A few years ago, NHTSA said that states could now accept a digital signature on an odometer, but before the state can accept it, the state must take some kind of positive action—either pass legislation or a regulation that says they will accept digital signatures. Some states have accepted this practice and some states haven’t. This is one example of how I’d like AAMVA and the National Association of Motor Vehicle Boards and Commissions to work together to develop an up-to-date survey so that people could look and see here’s what you can do digitally in the sale or purchase of an automobile in each state. Because right now it’s not happening. [A dealer doing a transaction may] say “I think this is right. I hope this is right, because if it’s wrong, I could be in trouble.”
Another change from the dealer standpoint is more mobile services. Many of them will come pick your car up for service and they may leave a car for you. Also, right now, not many dealers have off-site service operations, but I think you’ll see that more and more.
A RECKONING
Jeremy Beck, VP Dealer Development, National Independent Auto Dealers Association (NIADA)
If I were to say that the pandemic didn’t do anything positive, it would be a lie. I think that the pandemic, the supply shortage and the inventory crisis have caused a 1-2-3 punch in the automotive industry. It has forced us to come to a reckoning on what consumers have been asking the auto industry to do for a decade. They have been asking us to become more transparent. They have been asking us to be more up-front and for the ability to do more things over the phone or digitally, to get things done in a quicker way. They have been asking us to spend less time at the physical dealership. They’ve been asking us to do all these things for all of these years.
Now I’m going to completely contradict what I just said. The data has told us over the last two-and-a-half years that consumers still want that face-to-face experience. In fact, if you look at the most recent auto consumer surveys, the actual number of consumer visits to a dealership before they make their purchase decision is actually going up, whereas for a decade it was going down. One reason for that is because most of the dealerships don’t have the car that the consumer is looking for. So, they’re going from dealership to dealership to try to find it.

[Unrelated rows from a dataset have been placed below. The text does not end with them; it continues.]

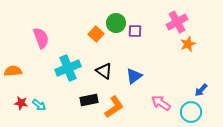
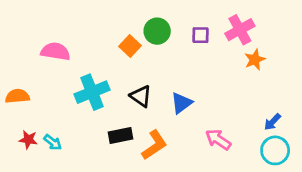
purple square: (135, 31) -> (201, 35), moved
pink semicircle: (41, 38) -> (55, 51), turned -60
cyan circle: (191, 112) -> (275, 150), moved

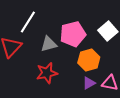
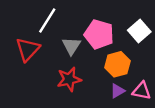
pink pentagon: (73, 34) -> (99, 34), turned 30
gray triangle: (49, 44) -> (71, 46), turned -42

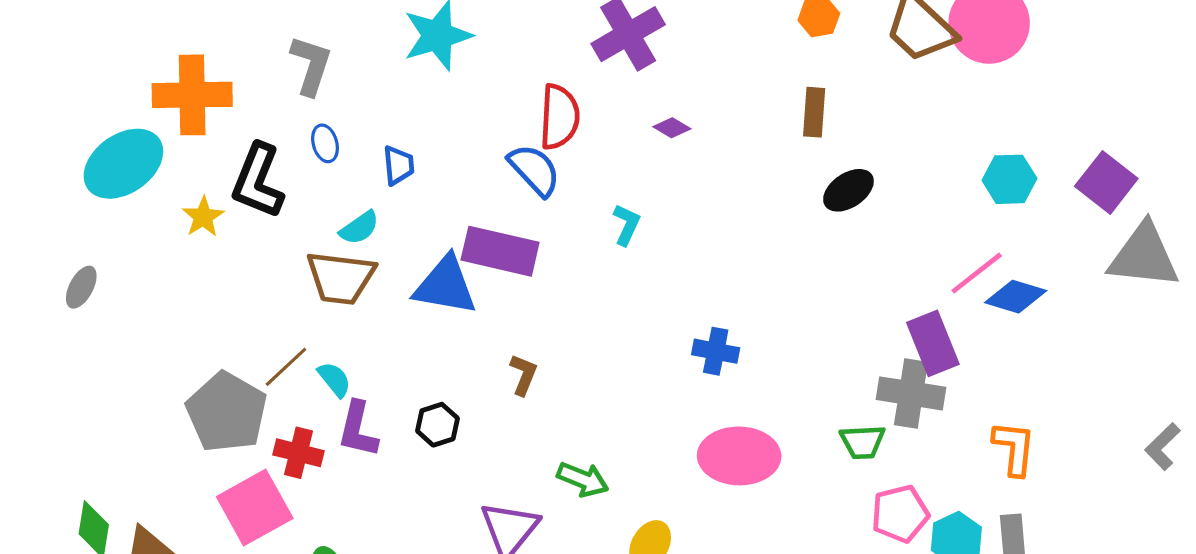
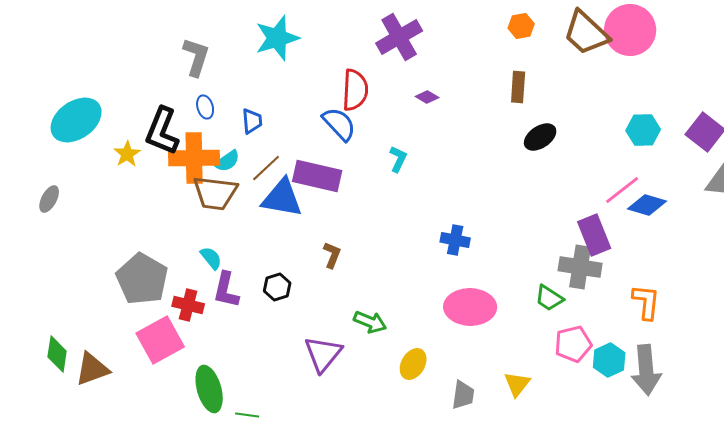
orange cross: (192, 95) -> (194, 158), moved
brown line: (286, 367) -> (266, 168), moved
green trapezoid: (863, 442) -> (549, 298), turned 36

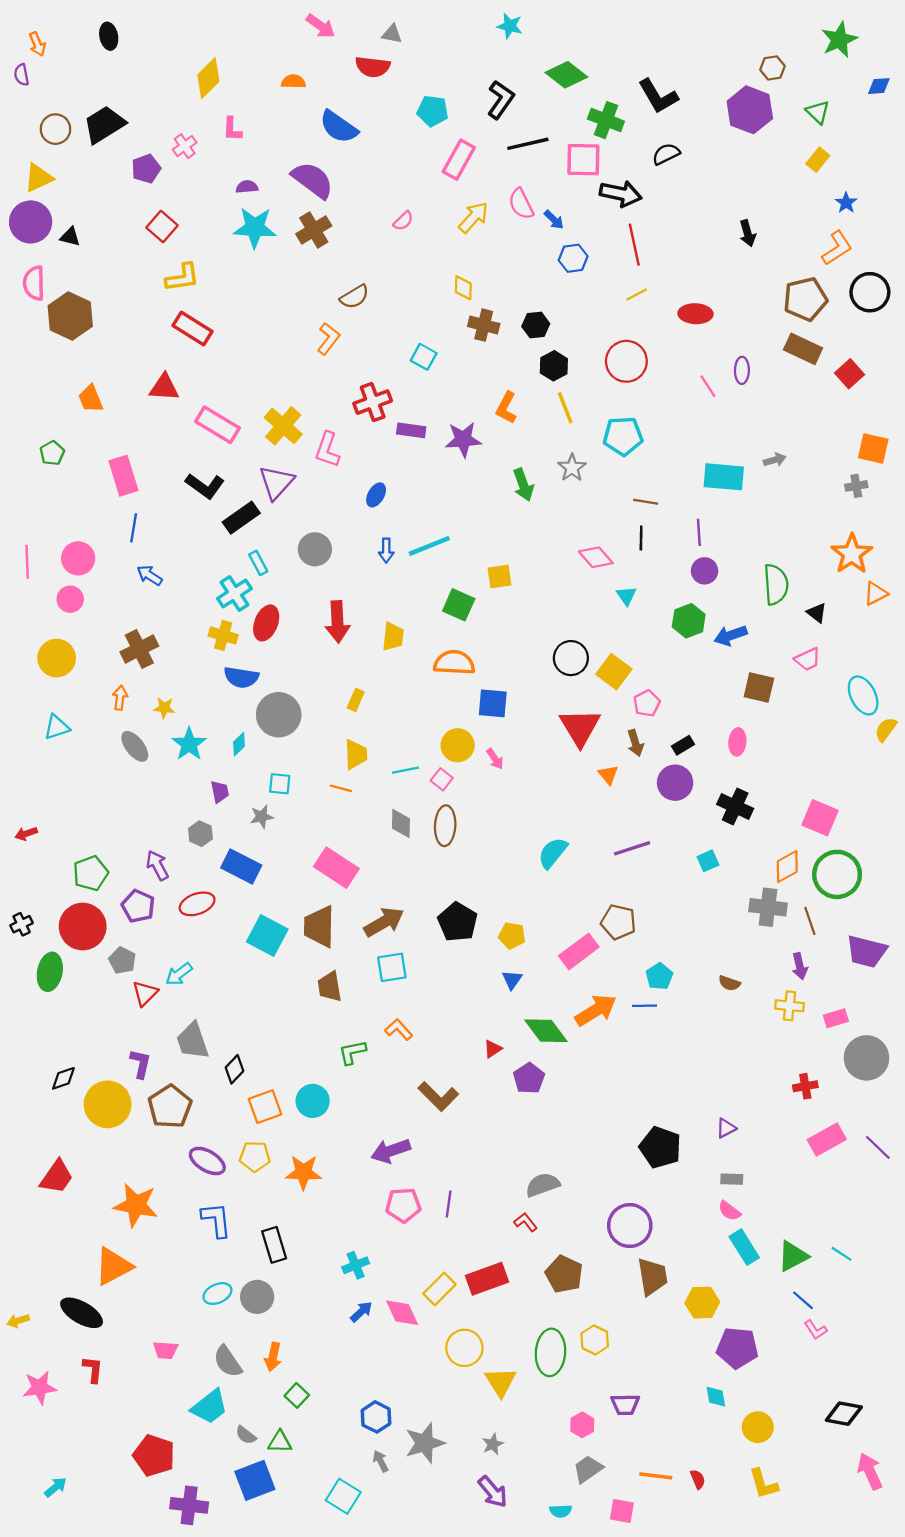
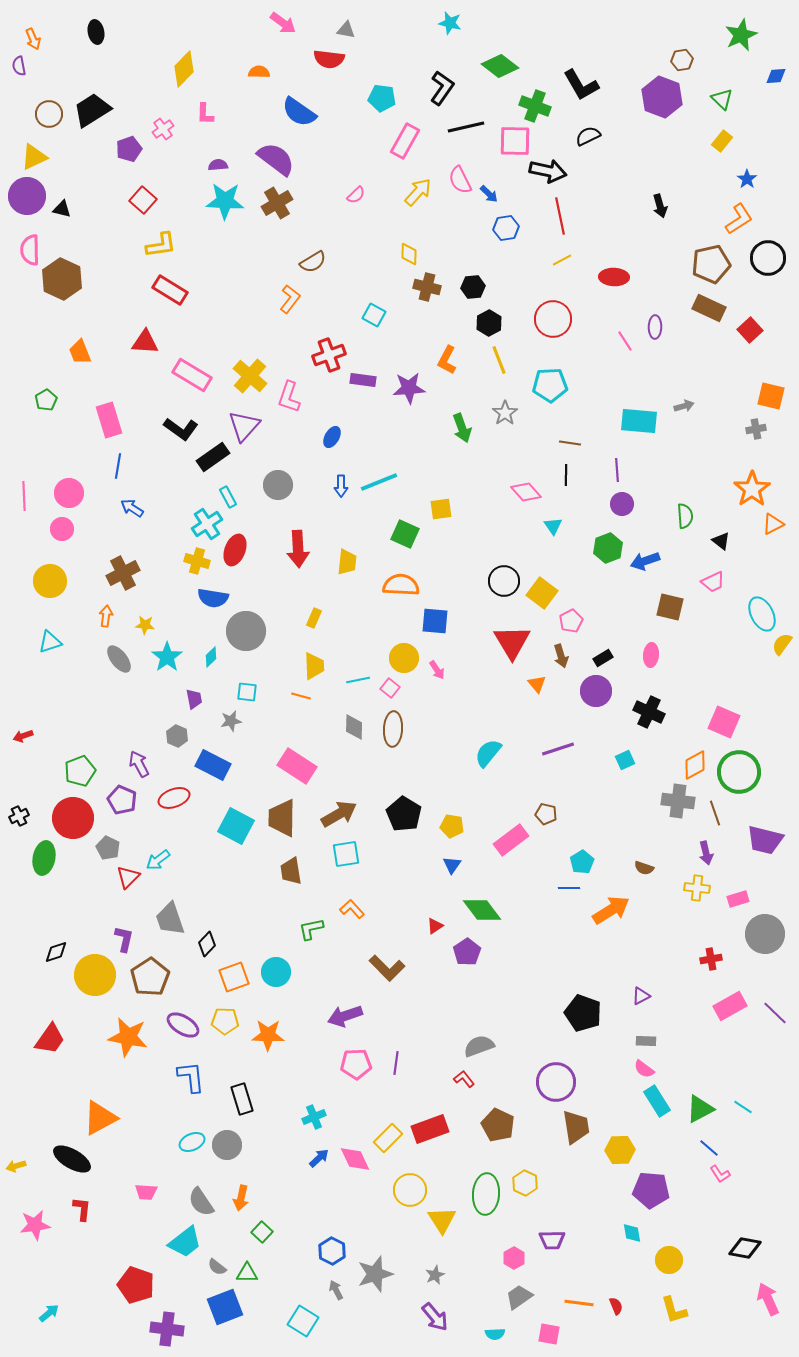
green semicircle: (776, 584) -> (685, 516), size x0.7
brown pentagon: (618, 922) -> (546, 814), size x0.7
orange arrow: (596, 1010) -> (611, 910), moved
orange star: (136, 1205) -> (128, 1037), moved

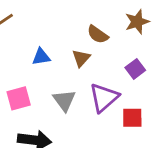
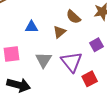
purple triangle: (104, 98) -> (72, 62), turned -35
red square: (132, 118) -> (90, 79), turned -35

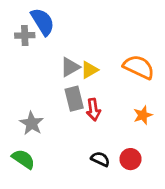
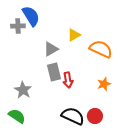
yellow triangle: (89, 70) -> (74, 35), moved
black semicircle: (100, 159) -> (73, 116), size x1.6

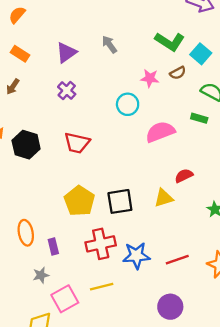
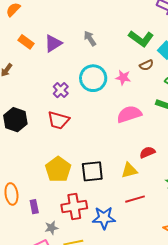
orange rectangle: (20, 54) -> (26, 42), moved
pink star: (150, 78) -> (123, 78), moved
purple cross: (67, 90) -> (61, 90), moved
cyan circle: (128, 104) -> (93, 78), moved, size x1.4
red line: (177, 260) -> (135, 199), moved
gray star: (41, 275) -> (51, 228), moved

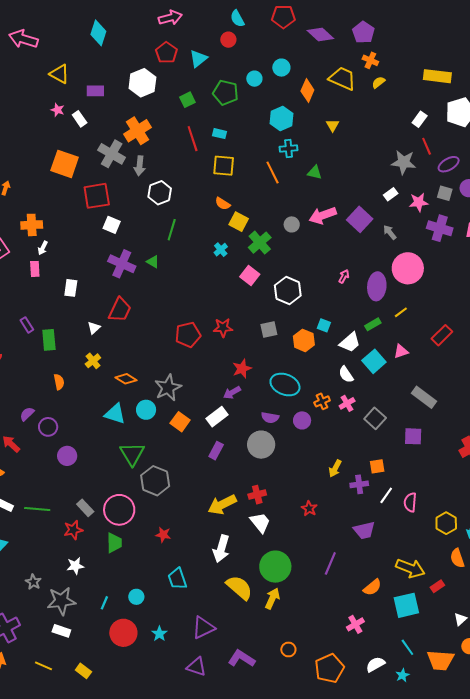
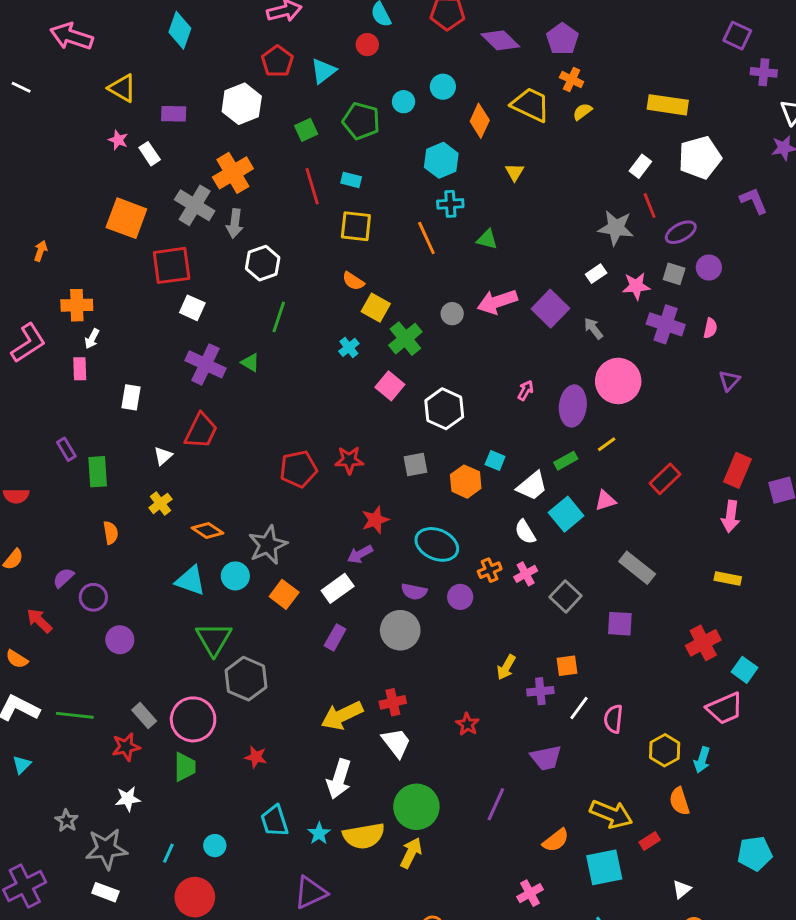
yellow semicircle: (239, 588) -> (364, 836), turned 128
cyan star: (159, 634) -> (319, 833), moved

Buyers want to have as much prepared when they do come in as possible. They want to spend as little time as they possibly can in the finance and insurance office and negotiating. They want to touch the vehicle and feel its vibrations as they’re driving down the road, then they want to take delivery. They want the exciting portions in person. They want the difficult portions digitally.
I think independent dealers are not afraid to try new things. And generally, it costs them less to try new things than it does a franchise store. Franchise stores are far more process-oriented, and in a lot of cases, that makes them operate better; it gives them more credibility with the market. But they can’t pivot as quickly. Whereas, if something happens in the market, an independent dealer can pivot pretty quickly.